Sparse polynomial chaos expansions (PCE) are a popular surrogate modelling method that takes advantage of the properties of PCE, the sparsity-of-effects principle, and powerful sparse regression solvers to approximate computer models with many input parameters, relying on only a few model evaluations. Within the last decade, a large number of algorithms for the computation of sparse PCE have been published in the applied math and engineering literature. We present an extensive review of the existing methods and develop a framework for classifying the algorithms.
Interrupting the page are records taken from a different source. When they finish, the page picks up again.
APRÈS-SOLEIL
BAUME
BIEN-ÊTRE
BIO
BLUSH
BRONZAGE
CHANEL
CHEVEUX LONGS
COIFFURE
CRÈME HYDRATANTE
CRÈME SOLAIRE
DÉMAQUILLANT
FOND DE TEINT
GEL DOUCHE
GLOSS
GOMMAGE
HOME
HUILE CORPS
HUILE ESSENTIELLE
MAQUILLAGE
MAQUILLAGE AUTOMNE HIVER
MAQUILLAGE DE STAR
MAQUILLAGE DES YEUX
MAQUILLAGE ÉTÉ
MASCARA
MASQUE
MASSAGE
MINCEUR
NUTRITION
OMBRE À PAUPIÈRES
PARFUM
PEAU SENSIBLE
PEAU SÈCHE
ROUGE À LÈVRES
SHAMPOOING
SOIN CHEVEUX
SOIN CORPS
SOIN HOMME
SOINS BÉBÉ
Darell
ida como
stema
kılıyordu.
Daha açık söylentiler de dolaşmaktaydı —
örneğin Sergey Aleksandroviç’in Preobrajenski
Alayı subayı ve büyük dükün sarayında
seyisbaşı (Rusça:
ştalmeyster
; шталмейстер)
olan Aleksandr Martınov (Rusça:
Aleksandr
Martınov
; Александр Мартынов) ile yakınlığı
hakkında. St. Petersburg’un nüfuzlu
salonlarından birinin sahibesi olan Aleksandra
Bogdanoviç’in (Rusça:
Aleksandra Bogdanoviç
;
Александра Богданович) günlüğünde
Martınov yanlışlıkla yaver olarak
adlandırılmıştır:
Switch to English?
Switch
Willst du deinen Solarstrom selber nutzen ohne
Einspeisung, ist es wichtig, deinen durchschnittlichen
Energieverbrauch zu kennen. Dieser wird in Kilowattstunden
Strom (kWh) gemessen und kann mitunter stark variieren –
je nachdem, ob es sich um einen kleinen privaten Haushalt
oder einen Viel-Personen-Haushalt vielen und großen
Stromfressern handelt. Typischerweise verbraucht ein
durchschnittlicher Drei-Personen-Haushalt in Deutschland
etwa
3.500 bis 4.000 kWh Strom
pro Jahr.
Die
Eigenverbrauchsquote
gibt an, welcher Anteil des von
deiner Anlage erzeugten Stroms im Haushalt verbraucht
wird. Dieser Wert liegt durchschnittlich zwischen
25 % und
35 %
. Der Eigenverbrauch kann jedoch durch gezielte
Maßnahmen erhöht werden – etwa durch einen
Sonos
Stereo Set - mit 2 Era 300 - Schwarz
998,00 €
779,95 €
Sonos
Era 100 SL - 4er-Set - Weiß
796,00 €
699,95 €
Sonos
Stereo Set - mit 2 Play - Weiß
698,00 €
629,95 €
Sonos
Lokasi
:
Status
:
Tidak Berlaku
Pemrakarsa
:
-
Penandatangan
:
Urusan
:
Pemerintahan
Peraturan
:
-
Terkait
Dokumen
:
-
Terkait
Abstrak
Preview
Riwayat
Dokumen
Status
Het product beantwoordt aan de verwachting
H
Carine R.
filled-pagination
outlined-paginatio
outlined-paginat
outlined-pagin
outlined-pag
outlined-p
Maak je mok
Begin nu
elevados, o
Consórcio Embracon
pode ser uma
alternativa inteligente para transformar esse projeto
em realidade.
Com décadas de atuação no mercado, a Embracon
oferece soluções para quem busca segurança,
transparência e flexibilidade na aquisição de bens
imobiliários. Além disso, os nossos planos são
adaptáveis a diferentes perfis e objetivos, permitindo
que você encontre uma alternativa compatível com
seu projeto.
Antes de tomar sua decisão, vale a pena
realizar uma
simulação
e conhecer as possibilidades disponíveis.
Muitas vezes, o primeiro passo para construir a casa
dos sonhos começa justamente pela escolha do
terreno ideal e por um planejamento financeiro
Furthermore, we conduct a unique benchmark on a selection of methods to identify which approaches work best in practical applications. Comparing their accuracy on several benchmark models of varying dimensionality and complexity, we find that the choice of sparse regression solver and sampling scheme for the computation of a sparse PCE surrogate can make a significant difference of up to several orders of magnitude in the resulting mean-squared error. Different methods seem to be superior in different regimes of model dimensionality and experimental design size.

中文翻译：

---

稀疏多项式混沌扩展：文献调查和基准

SIAM / ASA不确定性量化杂志，第9卷，第2期，第593-649页，2021年1月
稀疏多项式混沌展开（PCE）是一种流行的替代建模方法，该方法利用PCE的特性，稀疏效应原理和强大的稀疏回归求解器来近似仅具有少数几个输入参数的计算机模型评估。在过去的十年中，在应用数学和工程文献中已经发布了许多用于计算稀疏PCE的算法。我们对现有方法进行了广泛的回顾，并开发了用于对算法进行分类的框架。此外，我们针对各种方法进行了独特的基准测试，以确定哪种方法在实际应用中最有效。在不同维度和复杂度的几种基准模型上比较它们的准确性，我们发现，选择稀疏回归求解器和抽样方案来计算稀疏PCE替代项可以在产生的均方误差中产生高达几个数量级的显着差异。在不同的模型尺寸和实验设计尺寸方面，不同的方法似乎更为优越。